Page-level text extractions:
-----
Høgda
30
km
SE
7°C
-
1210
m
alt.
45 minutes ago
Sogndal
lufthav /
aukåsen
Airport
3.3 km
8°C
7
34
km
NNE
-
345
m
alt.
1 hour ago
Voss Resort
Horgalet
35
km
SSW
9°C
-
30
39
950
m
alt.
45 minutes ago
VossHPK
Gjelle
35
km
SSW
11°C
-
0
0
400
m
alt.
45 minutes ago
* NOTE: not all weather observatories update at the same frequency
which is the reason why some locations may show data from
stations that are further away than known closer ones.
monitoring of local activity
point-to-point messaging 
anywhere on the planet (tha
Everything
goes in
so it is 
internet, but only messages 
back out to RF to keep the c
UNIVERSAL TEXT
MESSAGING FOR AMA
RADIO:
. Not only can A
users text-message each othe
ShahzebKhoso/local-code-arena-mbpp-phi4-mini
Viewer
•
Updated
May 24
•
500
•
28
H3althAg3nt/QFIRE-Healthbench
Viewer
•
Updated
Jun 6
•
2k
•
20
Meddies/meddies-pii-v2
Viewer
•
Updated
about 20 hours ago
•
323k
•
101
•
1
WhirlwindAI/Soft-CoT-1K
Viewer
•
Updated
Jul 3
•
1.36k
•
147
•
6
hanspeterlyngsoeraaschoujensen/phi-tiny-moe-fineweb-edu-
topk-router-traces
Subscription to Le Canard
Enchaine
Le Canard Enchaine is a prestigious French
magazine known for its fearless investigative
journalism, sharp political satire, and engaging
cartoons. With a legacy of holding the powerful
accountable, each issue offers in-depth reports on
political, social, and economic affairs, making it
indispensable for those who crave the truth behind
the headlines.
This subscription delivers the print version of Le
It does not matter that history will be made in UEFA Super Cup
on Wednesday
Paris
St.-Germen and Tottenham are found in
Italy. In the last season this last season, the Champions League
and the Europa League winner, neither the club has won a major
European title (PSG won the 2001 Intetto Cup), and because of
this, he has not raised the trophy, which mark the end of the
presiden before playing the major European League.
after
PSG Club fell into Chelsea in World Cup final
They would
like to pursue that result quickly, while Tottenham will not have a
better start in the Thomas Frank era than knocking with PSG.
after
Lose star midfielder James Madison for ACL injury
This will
-----
● Work item:
Every record must be given again exactly as it was written.

● Final answer:
Høgda
30
km
SE
7°C
-
1210
m
alt.
45 minutes ago
Sogndal
lufthav /
aukåsen
Airport
3.3 km
8°C
7
34
km
NNE
-
345
m
alt.
1 hour ago
Voss Resort
Horgalet
35
km
SSW
9°C
-
30
39
950
m
alt.
45 minutes ago
VossHPK
Gjelle
35
km
SSW
11°C
-
0
0
400
m
alt.
45 minutes ago
* NOTE: not all weather observatories update at the same frequency
which is the reason why some locations may show data from
stations that are further away than known closer ones.
monitoring of local activity
point-to-point messaging 
anywhere on the planet (tha
Everything
goes in
so it is 
internet, but only messages 
back out to RF to keep the c
UNIVERSAL TEXT
MESSAGING FOR AMA
RADIO:
. Not only can A
users text-message each othe
ShahzebKhoso/local-code-arena-mbpp-phi4-mini
Viewer
•
Updated
May 24
•
500
•
28
H3althAg3nt/QFIRE-Healthbench
Viewer
•
Updated
Jun 6
•
2k
•
20
Meddies/meddies-pii-v2
Viewer
•
Updated
about 20 hours ago
•
323k
•
101
•
1
WhirlwindAI/Soft-CoT-1K
Viewer
•
Updated
Jul 3
•
1.36k
•
147
•
6
hanspeterlyngsoeraaschoujensen/phi-tiny-moe-fineweb-edu-
topk-router-traces
Subscription to Le Canard
Enchaine
Le Canard Enchaine is a prestigious French
magazine known for its fearless investigative
journalism, sharp political satire, and engaging
cartoons. With a legacy of holding the powerful
accountable, each issue offers in-depth reports on
political, social, and economic affairs, making it
indispensable for those who crave the truth behind
the headlines.
This subscription delivers the print version of Le
It does not matter that history will be made in UEFA Super Cup
on Wednesday
Paris
St.-Germen and Tottenham are found in
Italy. In the last season this last season, the Champions League
and the Europa League winner, neither the club has won a major
European title (PSG won the 2001 Intetto Cup), and because of
this, he has not raised the trophy, which mark the end of the
presiden before playing the major European League.
after
PSG Club fell into Chelsea in World Cup final
They would
like to pursue that result quickly, while Tottenham will not have a
better start in the Thomas Frank era than knocking with PSG.
after
Lose star midfielder James Madison for ACL injury
This will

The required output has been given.